First we show:
If $T$ is triangular and the eigenvectors of $T$ are the eigenvectors of $T^*$, then $T$ is diagonal.
Proof by induction: The statement is trivially satisfied for $n=1$. Assume it's true for $(n-1)\times(n-1)$ matrices and let the (upper) triangular $T$ have the form
$$
T=\begin{bmatrix}\tau&t^*\\0&\tilde{T}\end{bmatrix}.
$$
The matrix $T$ has an eigenvalue $\tau$ with the eigenvector $e_1=[1,0,\ldots,0]^T$, that is, $Te_1=\tau e_1$. We have
$$
T^*e_1=\begin{bmatrix}\bar{\tau}&0\\t&\tilde{T}^*\end{bmatrix}\begin{bmatrix}1\\0\end{bmatrix}=\begin{bmatrix}\bar{\tau}\\t\end{bmatrix}.
$$
By the assumption, $e_1$ is the eigenvector $T^*$. This is possible only if $t=0$, that is, $T$ has the form
$$
T=\begin{bmatrix}\tau&0\\0&\tilde{T}\end{bmatrix}.
$$
By the induction assumption, the matrix $\tilde{T}$ is diagonal since it has the same eigenvectors as $\tilde{T}^*$.

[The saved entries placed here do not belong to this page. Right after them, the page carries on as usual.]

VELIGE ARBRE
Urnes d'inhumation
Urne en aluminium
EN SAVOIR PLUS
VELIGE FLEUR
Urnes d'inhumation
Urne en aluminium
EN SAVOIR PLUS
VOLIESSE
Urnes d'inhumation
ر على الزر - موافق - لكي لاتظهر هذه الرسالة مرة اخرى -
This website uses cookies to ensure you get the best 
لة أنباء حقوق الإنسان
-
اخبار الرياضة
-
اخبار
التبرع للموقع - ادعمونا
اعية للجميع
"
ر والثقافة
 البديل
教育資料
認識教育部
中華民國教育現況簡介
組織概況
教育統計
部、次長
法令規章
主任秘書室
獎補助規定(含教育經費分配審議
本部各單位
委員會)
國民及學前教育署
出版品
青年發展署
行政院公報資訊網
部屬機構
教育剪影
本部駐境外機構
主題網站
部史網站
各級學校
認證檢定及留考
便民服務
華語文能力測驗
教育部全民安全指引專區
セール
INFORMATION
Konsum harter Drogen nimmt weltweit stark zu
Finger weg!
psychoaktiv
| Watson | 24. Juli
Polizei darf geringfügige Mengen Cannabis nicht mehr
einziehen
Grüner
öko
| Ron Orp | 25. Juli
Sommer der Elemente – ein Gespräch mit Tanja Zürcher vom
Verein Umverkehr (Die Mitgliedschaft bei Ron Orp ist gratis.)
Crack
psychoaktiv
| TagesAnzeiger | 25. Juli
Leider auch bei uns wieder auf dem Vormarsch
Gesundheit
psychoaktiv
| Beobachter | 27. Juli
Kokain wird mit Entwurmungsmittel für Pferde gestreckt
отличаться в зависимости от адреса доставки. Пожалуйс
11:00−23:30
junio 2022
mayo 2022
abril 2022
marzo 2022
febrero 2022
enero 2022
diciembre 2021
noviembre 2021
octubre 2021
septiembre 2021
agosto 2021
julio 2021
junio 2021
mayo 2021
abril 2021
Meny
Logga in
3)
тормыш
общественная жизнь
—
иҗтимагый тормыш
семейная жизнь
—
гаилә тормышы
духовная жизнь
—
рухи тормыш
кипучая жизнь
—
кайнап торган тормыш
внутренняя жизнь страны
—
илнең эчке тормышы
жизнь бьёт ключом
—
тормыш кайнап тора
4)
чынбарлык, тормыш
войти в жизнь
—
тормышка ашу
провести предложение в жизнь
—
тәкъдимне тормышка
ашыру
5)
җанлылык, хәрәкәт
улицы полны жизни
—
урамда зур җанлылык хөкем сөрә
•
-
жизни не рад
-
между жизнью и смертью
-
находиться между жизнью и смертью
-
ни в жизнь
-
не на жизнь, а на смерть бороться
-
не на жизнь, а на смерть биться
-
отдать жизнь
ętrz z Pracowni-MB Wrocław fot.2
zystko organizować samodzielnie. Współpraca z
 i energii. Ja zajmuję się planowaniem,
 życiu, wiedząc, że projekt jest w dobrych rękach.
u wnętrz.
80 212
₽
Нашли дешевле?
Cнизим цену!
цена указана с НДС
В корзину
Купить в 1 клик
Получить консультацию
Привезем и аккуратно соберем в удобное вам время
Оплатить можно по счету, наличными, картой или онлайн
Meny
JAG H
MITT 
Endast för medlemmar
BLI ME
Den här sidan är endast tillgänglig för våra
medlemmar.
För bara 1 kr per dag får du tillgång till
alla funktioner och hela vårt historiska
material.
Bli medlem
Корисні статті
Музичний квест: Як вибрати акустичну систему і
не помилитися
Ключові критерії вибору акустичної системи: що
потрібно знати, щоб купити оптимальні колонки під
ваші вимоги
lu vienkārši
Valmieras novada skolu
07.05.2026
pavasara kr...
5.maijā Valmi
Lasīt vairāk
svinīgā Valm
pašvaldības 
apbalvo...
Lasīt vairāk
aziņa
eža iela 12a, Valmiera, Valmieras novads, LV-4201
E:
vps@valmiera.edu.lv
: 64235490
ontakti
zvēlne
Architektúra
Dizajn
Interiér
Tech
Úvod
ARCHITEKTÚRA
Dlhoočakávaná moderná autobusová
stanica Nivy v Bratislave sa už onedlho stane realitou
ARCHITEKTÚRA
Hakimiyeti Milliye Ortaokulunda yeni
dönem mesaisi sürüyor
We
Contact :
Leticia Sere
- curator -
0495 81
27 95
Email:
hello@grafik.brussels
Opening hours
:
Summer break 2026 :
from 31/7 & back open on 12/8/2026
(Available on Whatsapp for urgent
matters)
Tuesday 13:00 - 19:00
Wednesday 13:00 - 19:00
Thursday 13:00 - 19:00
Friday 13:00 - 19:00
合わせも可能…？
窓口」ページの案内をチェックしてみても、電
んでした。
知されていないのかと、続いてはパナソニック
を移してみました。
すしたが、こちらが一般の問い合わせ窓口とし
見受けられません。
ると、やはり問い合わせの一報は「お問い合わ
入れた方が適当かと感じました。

Second, consider the Schur decomposition of $T$, $T=QRQ^*$, where $Q$ is unitary and $R$ upper triangular. Note that $Tx=\lambda x$ is equivalent to $(Q^*TQ)(Q^*x)=\lambda(Q^*x)$, that is, $R(Q^*x)=\lambda(Q^*x)$ and $T^*x=\mu x$ is equivalent to $(Q^*T^*Q)(Q^*x)=\mu(Q^*x)$, that is, $R^*(Q^*x)=\mu(Q^*x)$. Hence $x$ is a common eigenvector of $T$ and $T^*$ if and only if $Q^*x$ is a common eigenvector of the triangular factor $R$ of the Schur decomposition of $T^*$. Using the statement we proved, we see that $T$ and $T^*$ have common eigenvectors if and only if $R$ is diagonal and hence $T=QRQ^*$ (with diagonal $R$) is normal.